I cleaned myself up as we pulled up to the airport, watching the cabbie try to decipher the events that led to this awkward 4
A.M.
cab ride to the airport. I imagine he thought I must have been some scorned gay lover, who had spent the night tied and bound while the love of my life, who I had flown out here to see, had his way with me, not even letting me climax, only to be told at 3:30
A.M.
that I was just one of his many fuck buddies and that my plan to stay with him while he was at a conference in Cincinnati was in no way feasible, as he had his wife and kids coming in today. And to think that I had bought us tickets to the Reds game months in advance to watch that kid with the big arm pitch. But now I was on my way, heart broken, balls blue, to the airport.

That is definitely what he must have been thinking as I paid him with tear-soaked bills. But I didn’t care. I downed my roadie and made my way to the plane.
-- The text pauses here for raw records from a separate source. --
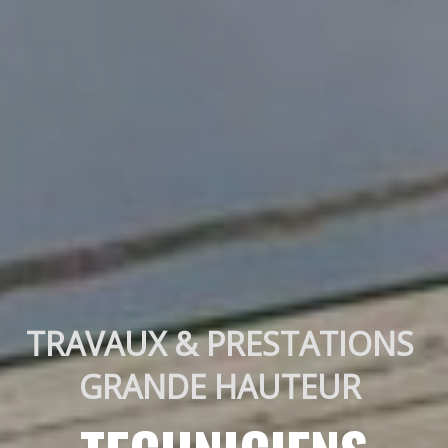
TRAVAUX & PRESTATIONS 
GRANDE HAUTEUR 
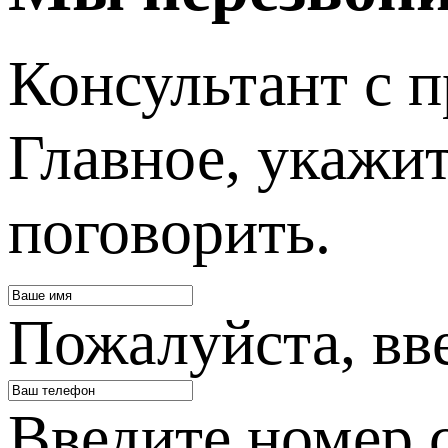
Консультант с п
Главное, укажит
поговорить.
Пожалуйста, вв
Введите номер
I held it together pretty well until takeoff when the anxiety of the flight, the booze in my system, and my goddamn bitch-ass vulnerability kicked in. The flight attendant approached me—my sunglasses on, covered in my hoodie—and inquired. I told her my daughter was hurt and that I was flying home to see her. She came back with a whiskey and asked no more questions. The next time she walked past me she handed me another.

By the time I hopped in a cab at LAX, the crying had stopped. I was making my way back to Hollywood when my phone rang. It was LeeAnn.
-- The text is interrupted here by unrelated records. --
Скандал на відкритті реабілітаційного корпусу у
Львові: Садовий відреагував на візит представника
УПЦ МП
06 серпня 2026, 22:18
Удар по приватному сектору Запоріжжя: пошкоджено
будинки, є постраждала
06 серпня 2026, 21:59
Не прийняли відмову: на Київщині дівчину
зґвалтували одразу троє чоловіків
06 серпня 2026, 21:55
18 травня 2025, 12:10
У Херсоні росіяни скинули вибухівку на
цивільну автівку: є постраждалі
“Listen, when you get here, have your shit together. No crying, no dramatics.”

“Not a problem,” I promised her, as I motioned for the cab driver to pull over at a 7-Eleven. I hopped out, grabbed a forty and a coffee, and downed them in that order. I was set to be the dad I’d always envisioned. Probably the first time on record I had ever stepped up to be a great dad, needless to say, but I was ready.

I walked in the house like a soldier. I empathized, I played, I read books, we watched a movie, and Georgia eventually went to sleep.
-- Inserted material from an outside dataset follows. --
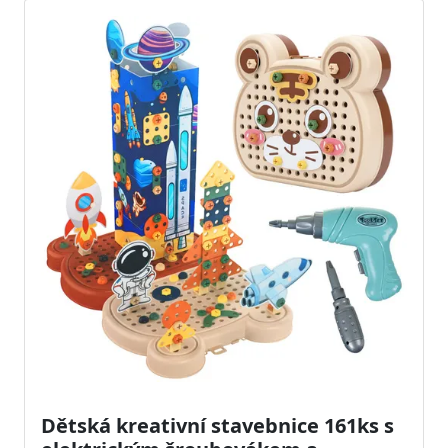
Dětská kreativní stavebnice 161ks s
That night LeeAnn broke it down for me. “I want you to eat a Xanax tomorrow before we head to the dentist. It’s going to be pretty stressful and I need you to be calm.”

Usually being told to take drugs means a good time for me, but this time it raised concern. “How stressful?”

“Putting a child under is not easy and can be dicey. They told me today the most important thing for us to do is keep her calm. They said if she’s calm, everything would be fine. So I can’t have you joking around, touching things, distracting people because you’re nervous. So I think you should take a Xanax and just relax. It’s all gonna be fine.”

That was all I needed to hear. I’d lube up early in the morning like a rock star heading to press, we’d roll in, they’d put her under, pull the teeth, set the jaw, and I’d be celebrating with a glass of Jameson that night, slow-rolling that early morning buzz. Done.

Our appointment was for 7
A.M.
and I had been drinking fairly heavily for three days straight. LeeAnn woke us all up at 6:30 and we made our way to the car. I popped a Xanax on Wilshire, halfway to Beverly Hills, and felt the tranquility set in. I was even more relaxed when I saw that LeeAnn, always very budget minded, decided in a moment of emergency to do the right thing and get Georgia a high-priced Beverly Hills oral surgeon with a shingle on Rodeo Drive. Had it been for herself, LeeAnn would have booked a hack in a strip mall on San Vicente. But she knew what was important.

When we walked into the empty waiting room, it was clear they were here for us. None of the formalities of signing paperwork, no waiting—they took us directly back to the chair like I was Hugh Hefner at Planned Parenthood. The surgeon and anesthesiologist introduced themselves and assured us that everything was going to be fine. My Xanax hadn’t fully kicked in but things were moving so smoothly that I felt silly for even taking it. The surgeon and anesthesiologist even went so far as to brag to us about how great the other was, basically sucking each other’s cocks for our benefit, which I appreciated.